Interview Martin Ruhs

Halverwege het schrijven van zijn boek met de veelzeggende titel The Price of Rights (2013) werd Martin Ruhs, hoogleraar migratiestudies en adjunct-directeur van het Migration Policy Center in Florence, uitgenodigd om een lezing te geven op een VN-conferentie. Ruhs aarzelde: in VN-kringen lag het bevragen van de ondeelbaarheid van rechten nogal gevoelig en hij vreesde dat hij zou worden neergezet als iemand die aan basale mensenrechten van migranten wilde morrelen.

Dat laatste is geenszins het geval. Dit blijkt duidelijk uit zijn boek en zal de sympathieke Oostenrijker ook tijdens het interview meermaals benadrukken. Vlak voor aanvang vroeg een VN-medewerker naar de titel van zijn presentatie. “De kosten en voordelen van rechten voor migranten”, antwoordde Ruhs. De medewerker fronste zijn wenkbrauwen en maakte een aantekening. Toen Ruhs aan de beurt was, kondigde de medewerker aan dat Ruhs zou spreken over “de voordelen van rechten voor migranten”. Het woord ‘kosten’ werd vermeden.

    Portretfoto Martin Ruhs
    Portretfoto Martin Ruhs

    Deze anekdote is exemplarisch voor een deel van de reacties die hij kreeg op zijn boek, vertelt Ruhs tijdens twee videogesprekken die vanwege corona noodgedwongen de geplande ontmoeting in Den Haag vervangen. In het boek beschrijft Ruhs op basis van uitgebreid onderzoek dat hoe meer rechten arbeidsmigranten krijgen toegekend in het land van aankomst, hoe minder nieuwkomers het land zal willen opnemen. Ruhs wijst op de politieke realiteit dat met name sociale rechten naast voordelen ook kosten met zich meebrengen voor de ontvangende samenleving.

    Om meer arbeidsmigranten de kans te geven een beter leven op te bouwen, is het volgens Ruhs dan ook moreel verdedigbaar om tijdelijk en onder strikte voorwaarden enkele specifieke rechten in te perken. Voor veel linkse partijen, waarvoor de ondeelbaarheid en universaliteit van (mensen)rechten een belangrijke pijler vormt onder hun beleid, is dit – net als voor de VN - een ongemakkelijke boodschap. “Critici zijn bang dat inperking van rechten de weg vrijmaakt voor uitbuiting en het ontstaan van een soort onderklasse binnen de samenleving. Anderen zeggen juist: jouw voorstel gaat lang niet ver genoeg, veel van deze beperkingen gelden al.”

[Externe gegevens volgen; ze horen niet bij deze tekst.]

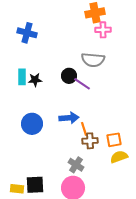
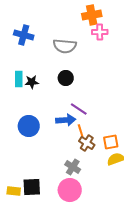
gray semicircle: (93, 60) -> (65, 46), moved
purple line: (82, 84) -> (79, 109), moved
brown cross: (90, 141) -> (87, 143), turned 35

    Wat bracht u op het spoor van deze ongemakkelijke boodschap?

    “In 1990 nam de VN het verdrag voor de rechten van arbeidsmigranten aan waarin een aantal fundamentele mensenrechten bekrachtigd werden. Dit verdrag is het minst vaak geratificeerd van alle VN-verdragen. Ondanks het feit dat het geen nieuwe rechten toekent maar alleen bestaande bevestigt, vinden lidstaten het blijkbaar toch ingewikkeld om op papier te bevestigen dat rechten ook onverkort voor arbeidsmigranten gelden. Het verdrag werkt in de praktijk dus niet.

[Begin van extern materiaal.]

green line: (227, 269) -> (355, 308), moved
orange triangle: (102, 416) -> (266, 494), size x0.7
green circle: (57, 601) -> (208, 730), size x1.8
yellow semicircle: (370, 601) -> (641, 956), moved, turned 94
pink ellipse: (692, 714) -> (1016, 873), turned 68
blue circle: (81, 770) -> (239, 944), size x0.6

    Mijn hypothese was dat er binnen de VN in het algemeen, en specifiek in dit verdrag, te weinig oog was voor het feit dat rechten niet alleen intrinsieke waarde hebben, maar ook gevolgen met zich meebrengen in de vorm van zowel voordelen als kosten voor de ‘ontvangers’. Dit ben ik gaan toetsen.”

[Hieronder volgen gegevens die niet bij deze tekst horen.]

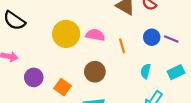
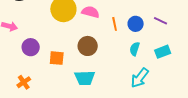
blue circle: (152, 37) -> (136, 24), moved
orange square: (63, 87) -> (57, 58), turned -35

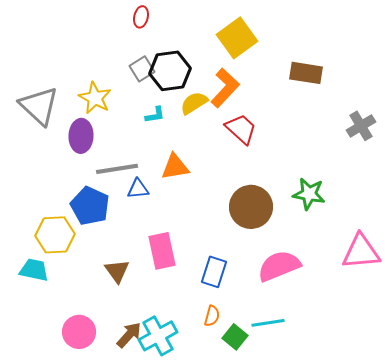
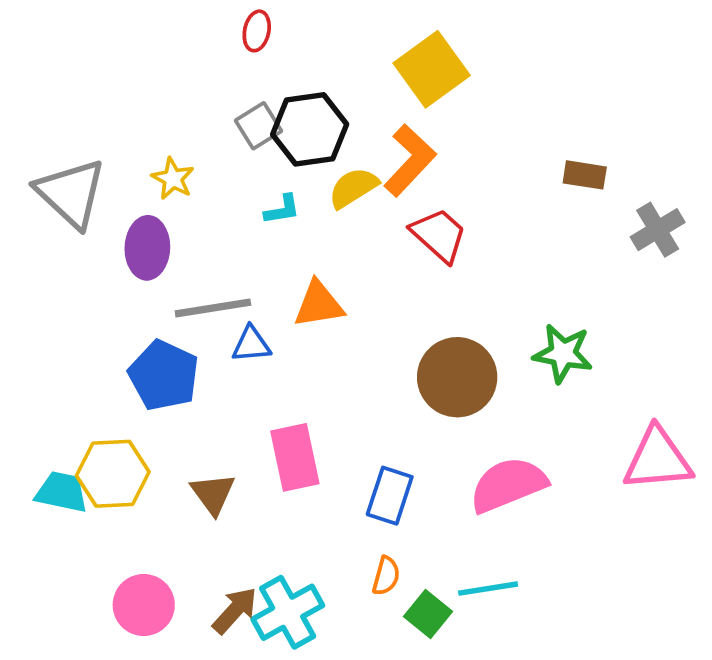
brown rectangle: (306, 73) -> (585, 175), moved, size x0.7
yellow star: (95, 98) -> (173, 179), size x0.7
yellow hexagon: (55, 235) -> (113, 474), moved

    Wat bleek uit uw onderzoek?

    “In 45 hoge- en middeninkomenslanden die ik heb onderzocht, bestaat een relatie tussen de bereidheid om laaggeschoolde arbeidsmigranten toe te laten en de rechten die deze migranten krijgen toegekend. Het ene uiterste vormen landen als Saoedi-Arabië en de Golfstaten, waar enorme aantallen migranten aan het werk zijn met slechts heel beperkte rechten. Aan de andere kant van het spectrum liggen sommige Scandinavische landen, die in ieder geval tijdens mijn onderzoeksperiode veel restrictiever waren als het ging om de hoeveelheid arbeidsmigranten die ze toelaten, maar waar deze wél behoorlijk veel rechten krijgen.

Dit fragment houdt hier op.